Does “smaller” always have to mean “lesser”?
This is a question a lot of builders that have been coming up with more compact house plans are probably asking themselves. It’s also something downsizing buyers must wonder about. Two leading designers are convinced that with some relatively minor tweaks to those plans, builders can create the perception of size in smaller spaces without sacrificing quality or blowing up their costs.
Sarah Susanka, the best-selling author of “The Not So Big House” and other books, has long insisted that size has very little to do with the “sense” of a home that many buyers are seeking. She also thinks that the market for smaller houses with personalized touches might be significantly larger than some builders think.
During BUILDER’s Housing Leadership Summit in Chicago on Tuesday, Susanka showed examples of six new house designs she and her architect-partner, Joseph Stein, have come up with specifically for production builders. The designs—named after six famous poets such as The Whitman and The Emerson—aim at creating a house that “lives larger than its square footage.”
These designs, which range from 1,500 to 2,400 square feet, follow four “not-so-big” principles, says Susanka. The first is that while “we live in a 3-D world,” too many builders are building houses on a two-dimensional plane. What’s lacking, she says, is “character,” which can be attained simply by varying the ceiling heights in different rooms. Susanka made her point with an animation of one of her designs, The Nin, which showed the interior of the house with and without soffits, trim bands and trellises. The inclusion or exclusion of each element noticeably altered the spatial feeling of the rooms. (Susanka also notes that the soffits can be “free-floating components” that don’t affect the trimming out of doors and windows.)
The second principle is “light to walk towards,” which, for example, is achieved by placing a window at the end of a vista or hallway to give the impression of greater depth. Light also plays a role in the third principle, “reflecting surfaces,” which advocates positioning outside light sources such as windows adjacent or near surfaces like countertops so that the light itself reflects off the surface.
Susanka also talked about lending “visual weight” to the appearance of the house by, for example, using different colors for exterior siding.
Based on conversations she had with builders at the last IBS convention, Susanka said that more builders seem to be coming around to the idea that smaller doesn’t have to reduce house plans to their lowest common design denominators. “I think the downturn is going to dramatically improve the American home.”
During the same session at the Summit, designer Michael Woodley tried to impress on his audience how home buyers (at least in the United States) are demanding a “new aesthetic” that breaks away from conventional house designs that have become too static, nostalgic, or predictable. “There’s still a market for McMansions and Old World and Tuscan and Spanish. But it’s also time to look forward,” he said.

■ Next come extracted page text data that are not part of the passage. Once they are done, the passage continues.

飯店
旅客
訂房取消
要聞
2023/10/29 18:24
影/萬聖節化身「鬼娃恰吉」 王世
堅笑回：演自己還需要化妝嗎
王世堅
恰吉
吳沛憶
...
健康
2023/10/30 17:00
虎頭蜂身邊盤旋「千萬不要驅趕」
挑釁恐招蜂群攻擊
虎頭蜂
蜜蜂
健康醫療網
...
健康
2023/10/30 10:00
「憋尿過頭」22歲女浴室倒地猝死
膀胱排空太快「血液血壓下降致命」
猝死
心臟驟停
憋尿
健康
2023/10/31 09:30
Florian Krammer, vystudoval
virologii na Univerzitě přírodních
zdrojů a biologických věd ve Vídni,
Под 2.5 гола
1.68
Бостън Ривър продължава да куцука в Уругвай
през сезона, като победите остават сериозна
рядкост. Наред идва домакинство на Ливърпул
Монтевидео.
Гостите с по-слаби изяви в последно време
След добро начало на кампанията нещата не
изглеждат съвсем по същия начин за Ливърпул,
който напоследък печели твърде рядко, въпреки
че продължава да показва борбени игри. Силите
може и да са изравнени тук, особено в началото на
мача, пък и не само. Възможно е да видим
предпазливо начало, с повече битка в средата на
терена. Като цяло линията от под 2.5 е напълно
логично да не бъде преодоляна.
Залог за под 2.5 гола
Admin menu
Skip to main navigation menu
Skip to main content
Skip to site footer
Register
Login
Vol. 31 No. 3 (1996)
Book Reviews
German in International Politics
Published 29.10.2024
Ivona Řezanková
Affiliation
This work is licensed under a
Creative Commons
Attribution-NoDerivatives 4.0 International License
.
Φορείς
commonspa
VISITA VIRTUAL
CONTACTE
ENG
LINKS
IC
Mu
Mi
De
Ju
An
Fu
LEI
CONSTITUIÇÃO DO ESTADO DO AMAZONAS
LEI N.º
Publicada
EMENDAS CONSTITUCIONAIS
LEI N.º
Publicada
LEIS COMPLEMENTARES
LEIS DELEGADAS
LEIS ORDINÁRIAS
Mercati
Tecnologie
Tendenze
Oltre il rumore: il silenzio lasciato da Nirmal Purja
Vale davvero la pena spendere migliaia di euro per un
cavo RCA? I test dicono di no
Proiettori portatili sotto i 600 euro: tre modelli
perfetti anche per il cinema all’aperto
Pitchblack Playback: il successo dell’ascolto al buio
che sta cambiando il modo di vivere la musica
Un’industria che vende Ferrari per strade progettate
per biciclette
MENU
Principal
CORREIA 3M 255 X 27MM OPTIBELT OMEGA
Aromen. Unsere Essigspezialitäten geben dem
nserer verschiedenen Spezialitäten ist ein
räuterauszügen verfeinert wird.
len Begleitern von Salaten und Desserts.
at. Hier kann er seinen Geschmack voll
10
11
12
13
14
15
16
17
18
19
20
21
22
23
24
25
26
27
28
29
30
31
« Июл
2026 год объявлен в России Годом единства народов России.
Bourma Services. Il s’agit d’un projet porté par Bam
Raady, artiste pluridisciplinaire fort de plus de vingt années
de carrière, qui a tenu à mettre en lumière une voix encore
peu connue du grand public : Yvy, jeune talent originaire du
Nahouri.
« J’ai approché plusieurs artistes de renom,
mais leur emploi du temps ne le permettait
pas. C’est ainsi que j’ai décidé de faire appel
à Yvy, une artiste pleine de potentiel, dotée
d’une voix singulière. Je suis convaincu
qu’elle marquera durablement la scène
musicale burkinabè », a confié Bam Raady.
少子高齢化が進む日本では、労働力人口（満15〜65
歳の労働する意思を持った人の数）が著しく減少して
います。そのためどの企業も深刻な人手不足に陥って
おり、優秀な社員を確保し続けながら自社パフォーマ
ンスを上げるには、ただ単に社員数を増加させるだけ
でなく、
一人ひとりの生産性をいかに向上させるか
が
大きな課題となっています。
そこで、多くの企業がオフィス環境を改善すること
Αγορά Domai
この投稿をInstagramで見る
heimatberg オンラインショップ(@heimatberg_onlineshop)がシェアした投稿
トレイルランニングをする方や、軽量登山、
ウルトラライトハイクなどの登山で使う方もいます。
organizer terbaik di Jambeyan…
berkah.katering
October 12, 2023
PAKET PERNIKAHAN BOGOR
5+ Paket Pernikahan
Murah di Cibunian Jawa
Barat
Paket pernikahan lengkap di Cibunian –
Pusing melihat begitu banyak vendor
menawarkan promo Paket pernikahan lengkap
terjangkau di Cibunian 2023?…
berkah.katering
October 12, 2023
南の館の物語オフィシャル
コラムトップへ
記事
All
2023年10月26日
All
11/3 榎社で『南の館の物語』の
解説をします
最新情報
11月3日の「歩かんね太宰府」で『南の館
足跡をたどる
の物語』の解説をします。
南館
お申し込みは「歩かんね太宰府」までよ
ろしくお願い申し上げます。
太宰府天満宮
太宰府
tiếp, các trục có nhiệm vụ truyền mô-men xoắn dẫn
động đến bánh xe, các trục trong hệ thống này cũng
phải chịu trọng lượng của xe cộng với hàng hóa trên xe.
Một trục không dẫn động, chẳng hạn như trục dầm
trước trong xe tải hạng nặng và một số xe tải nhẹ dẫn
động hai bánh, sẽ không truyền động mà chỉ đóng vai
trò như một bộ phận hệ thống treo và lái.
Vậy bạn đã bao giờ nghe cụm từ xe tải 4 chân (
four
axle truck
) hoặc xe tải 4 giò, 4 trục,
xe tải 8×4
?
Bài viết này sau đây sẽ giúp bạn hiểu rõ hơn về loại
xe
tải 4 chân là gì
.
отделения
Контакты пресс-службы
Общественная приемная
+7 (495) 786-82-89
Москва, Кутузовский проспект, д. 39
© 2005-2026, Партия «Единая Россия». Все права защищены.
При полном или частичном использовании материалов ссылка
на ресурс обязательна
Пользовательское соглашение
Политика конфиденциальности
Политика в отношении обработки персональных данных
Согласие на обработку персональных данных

Woodley was instrumental in helping Shea Homes devise its Spaces series of affordable, energy-efficient homes. This concept works for a number of reasons, he explained, starting with standardization: Spaces only has two window types, two kitchen designs, all of the bathrooms are the same, and they only have stalled showers.
In coming up with Spaces, Woodley said he talked with lots of people about how they live. Using that input, a key element of Spaces became its flexible living areas, which Woodley dubbed “Watch,” “Work,” “Eat” and “Play,” for the activities they can accommodate. (Indeed, this is what gave Spaces—which was originally called the Shea Smart Series—its name, he said.)
Woodley and his team thought of Spaces as “if you were living in a nice hotel.” And the concept has certainly attracted attention: the opening of a model in Arizona drew 1,500 people on the first day. Another 350 turned out—and 19 bought a house—when Spaces debuted in the Denver market on April 15, 2009.
While Woodley conceded that Spaces isn’t for everyone, he reinforced Susanka’s main point that more builders should be exploiting the sizable market for smaller, well-designed and well–built homes. To illustrate his point about this trend, he ended his presentation with images of an 800-square-foot house in Oregon that his firm had designed for D.R. Horton.
John Caulfield is senior editor for BUILDER magazine.